Six years years ago Starbucks closed every store and office after the planes hit and fell. And the company sent everyone home. Everyone.

Starbucks core purpose is to provide an uplifting spirit that enriches people’s daily lives. In the midst of that tragedy Howard told us to go home to be with our families. We–I work for Starbucks too–to be authentically who we are, could not have done anything else.

For weeks afterwards, partners took container after container of coffee, trays of pastries and cases of bottled water to the crash sites… it was a reflex, we couldn’t not do that and be “Starbucks.”

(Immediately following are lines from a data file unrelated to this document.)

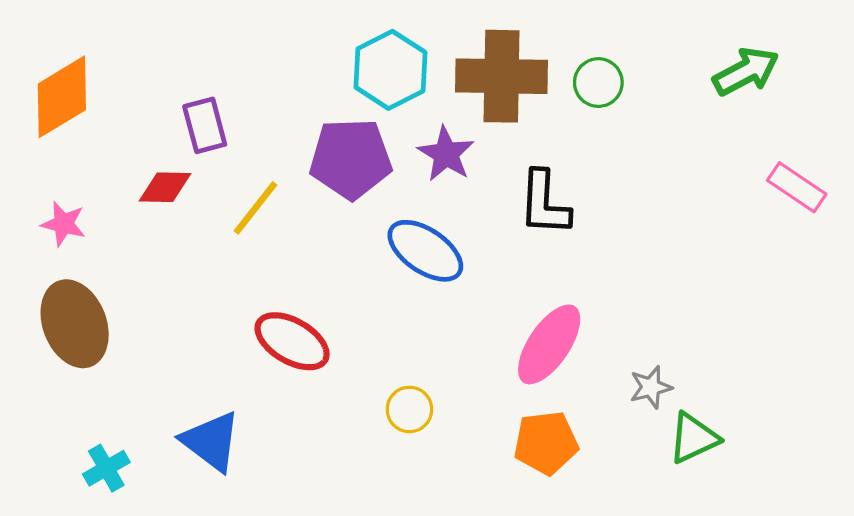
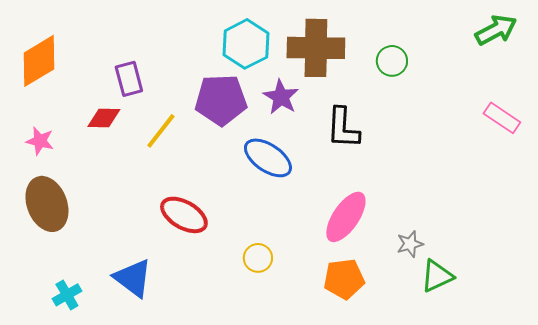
green arrow: (746, 71) -> (496, 30), moved
green circle: (598, 83) -> (392, 61), moved

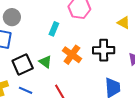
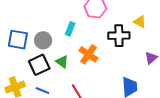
gray circle: (12, 17) -> (43, 40), moved
black cross: (104, 50) -> (119, 36), moved

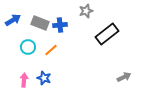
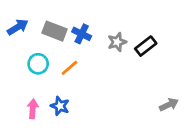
gray star: (86, 11) -> (117, 42), moved
blue cross: (60, 25) -> (82, 34), turned 32
black rectangle: (107, 34) -> (146, 46), size x0.7

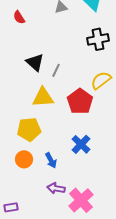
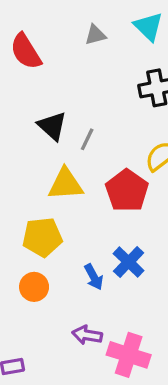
red semicircle: (19, 17) -> (26, 51), size x1.6
blue arrow: (51, 160) -> (94, 277), moved
pink cross: (81, 200) -> (129, 355), turned -30

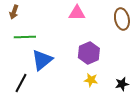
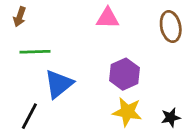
yellow star: (91, 80) -> (127, 112), size x1.5

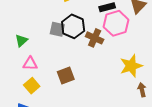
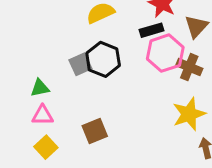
gray square: (57, 29) -> (80, 64), turned -35
brown cross: (95, 38) -> (189, 67), moved
green triangle: (21, 40) -> (40, 88), moved, turned 32

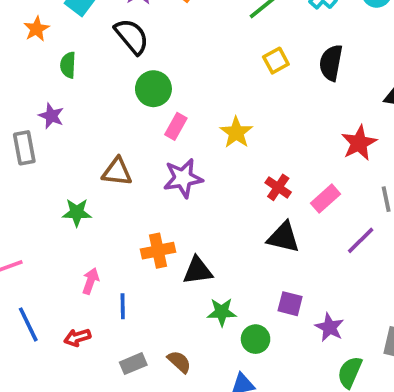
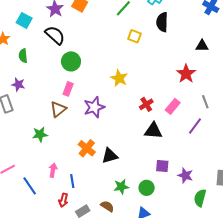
yellow square: (276, 61) -> (135, 36), turned -32
black semicircle: (331, 63) -> (162, 22), moved
pink rectangle: (176, 126) -> (68, 89), moved
brown triangle: (117, 172) -> (58, 109), turned -36
red cross: (278, 187) -> (146, 104), turned 32
orange cross: (158, 251) -> (87, 148), turned -30
green star: (222, 312) -> (121, 187), moved
blue line: (28, 324) -> (30, 186), moved
red arrow: (77, 337) -> (63, 200), moved, turned -48

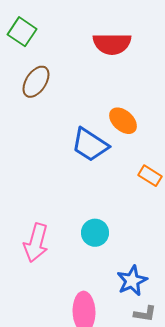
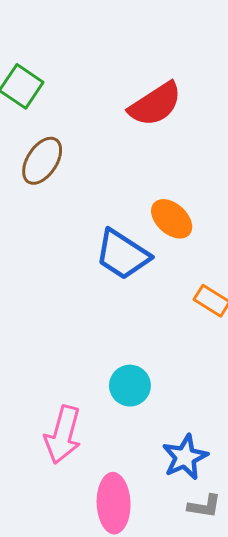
red semicircle: (112, 44) -> (155, 104), turned -33
pink arrow: (36, 243) -> (63, 435), moved

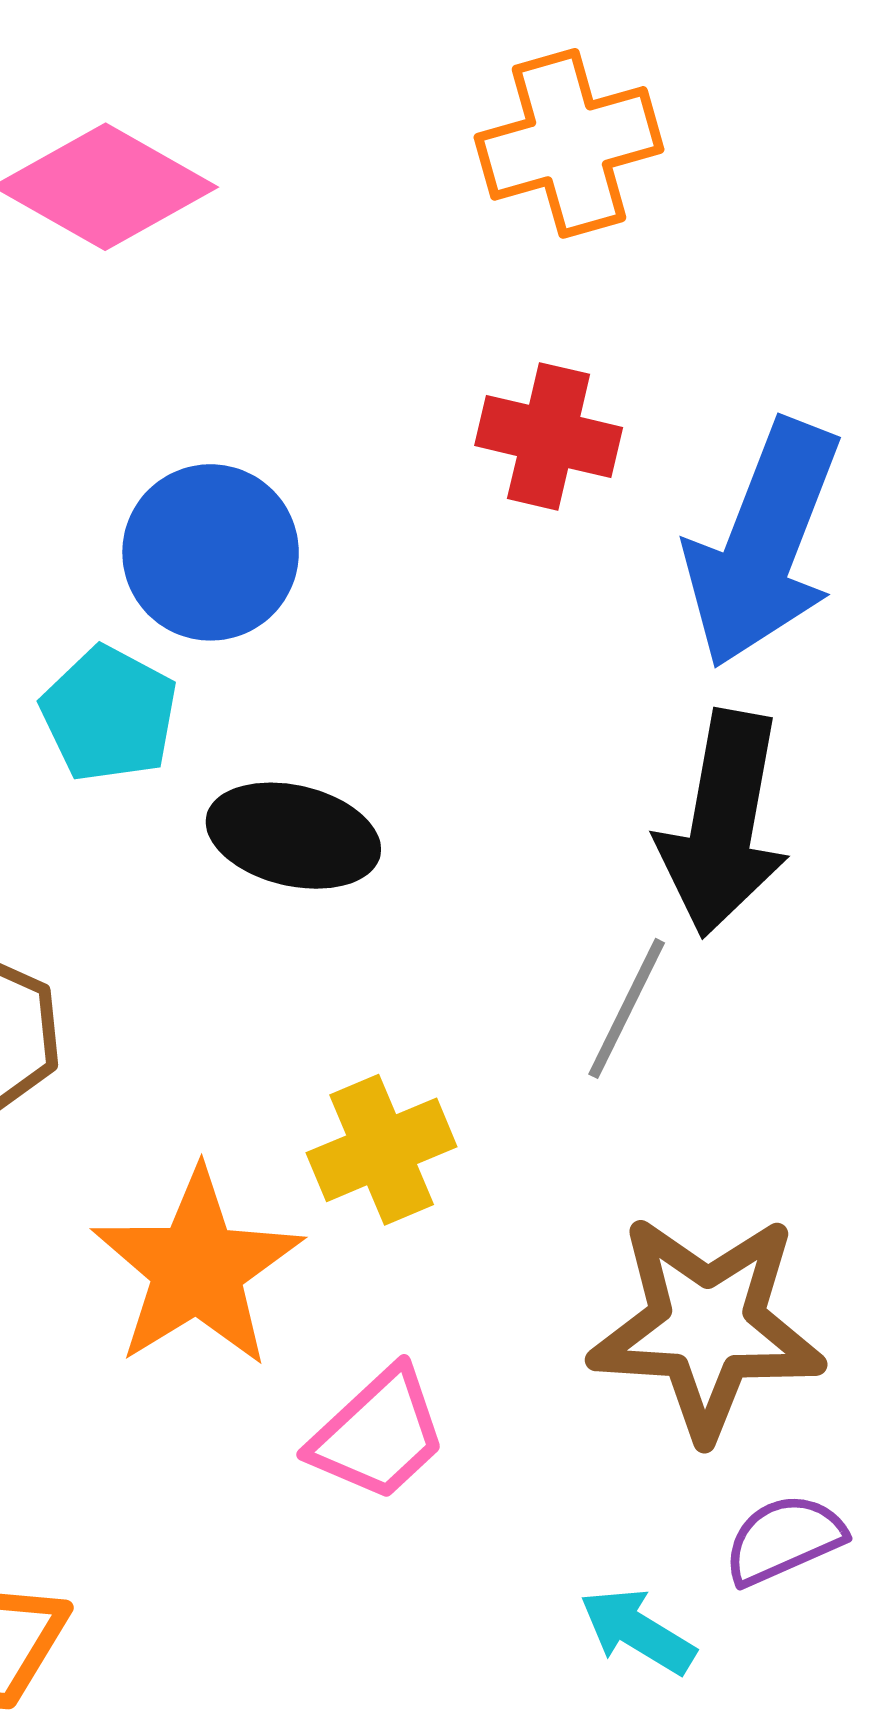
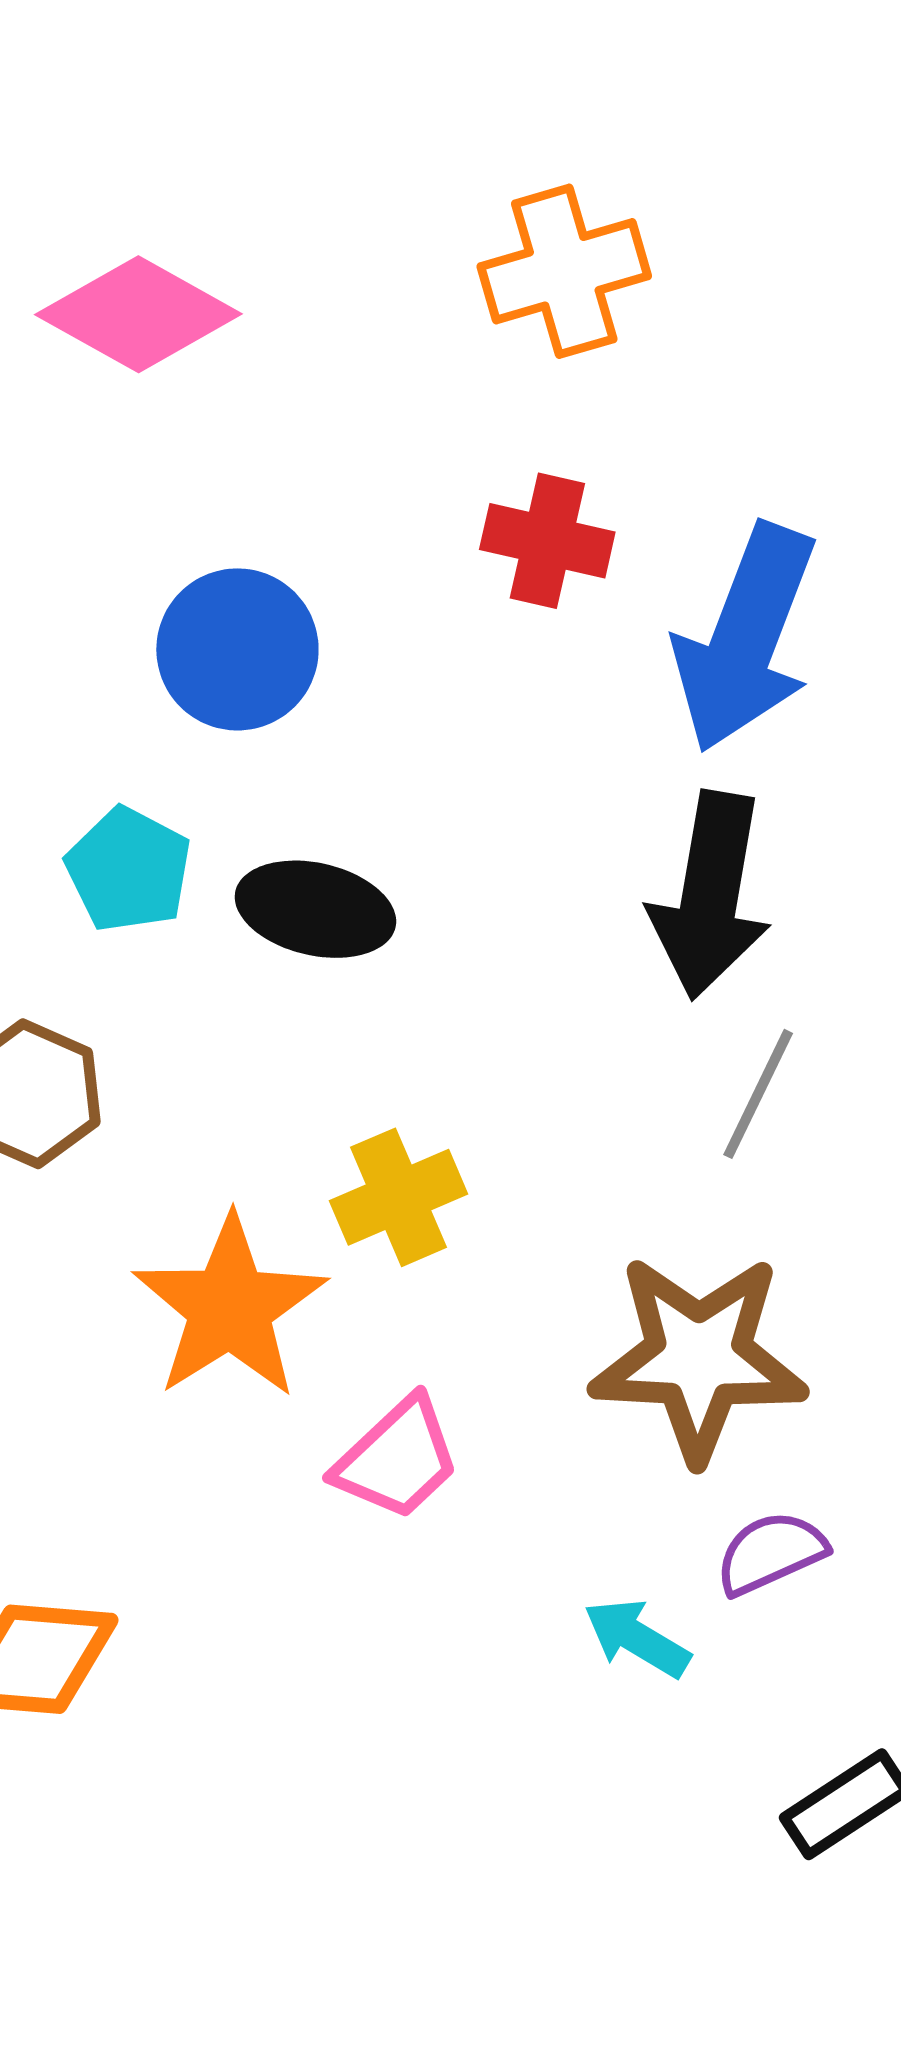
cyan pentagon: (109, 714) -> (129, 870), moved
gray line: (627, 1008) -> (758, 1094), moved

In my area this involved driving over an hour each way to get to the crash site. The store manager who led the first efforts called a few folks the day after, loaded containers of brewed coffee into her jeep and went. I don’t think she even knew where she was going. But she couldn’t not go. As the days passed, partner after partner asked, “Jen, I want to help, when can I go?” going, in making the request, they embodied our purpose.

In the last couple of weeks a major earthquake hit Lima, Peru. Starbucks has stores there. We contacted our people there and made sure we knew everyone of our partners were safe. As we looked at hurricanes getting ready to hit the Yucatan penisula, we put plans into place to help our people there if we needed to — not just plans for our stores — but for our people.

After Katrina, we looked until we could account for everyone. We broadcast updates internally so that we could all know and have that peace that comes from knowing that everyone is ok.

That’s Starbucks six years ago and Starbucks today. Same company. Same culture. Same amazing group of partners, just more of them.